[Data to examine Boundary: Start]

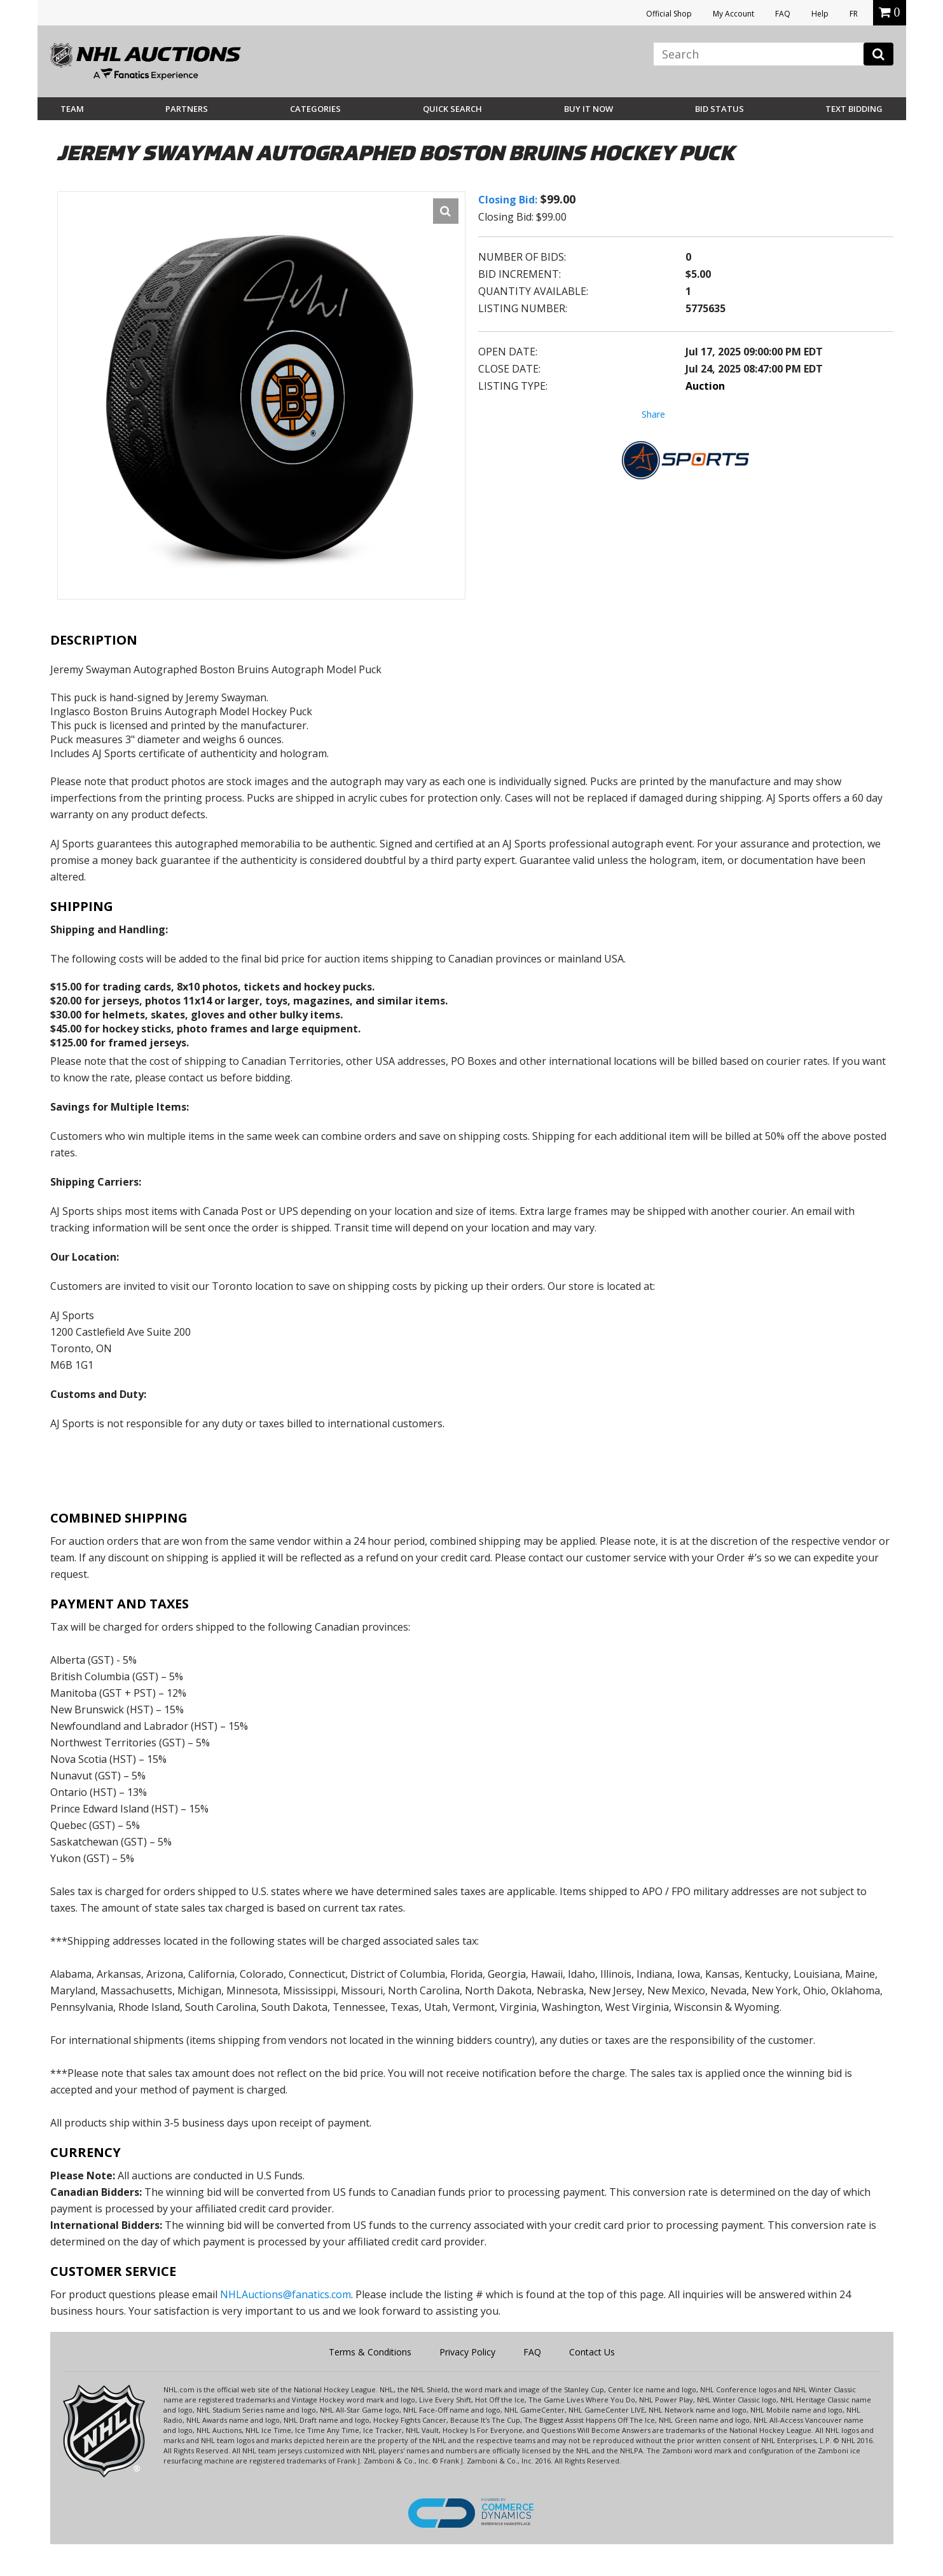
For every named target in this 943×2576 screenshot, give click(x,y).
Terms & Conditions (370, 2352)
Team (72, 108)
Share (653, 414)
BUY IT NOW (588, 108)
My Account (733, 13)
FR (854, 13)
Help (820, 13)
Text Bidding (854, 108)
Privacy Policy (467, 2352)
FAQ (782, 13)
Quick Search (452, 108)
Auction (705, 386)
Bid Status (719, 108)
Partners (186, 108)
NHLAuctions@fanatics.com (285, 2294)
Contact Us (592, 2352)
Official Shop (669, 13)
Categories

[Data to examine Boundary: End]

*Work request*. Reproduce the lines of the entries above exactly, but only from the line containing "Bid Status (719, 108)" through the final line.

*Response for this exercise*.
Bid Status (719, 108)
Partners (186, 108)
NHLAuctions@fanatics.com (285, 2294)
Contact Us (592, 2352)
Official Shop (669, 13)
Categories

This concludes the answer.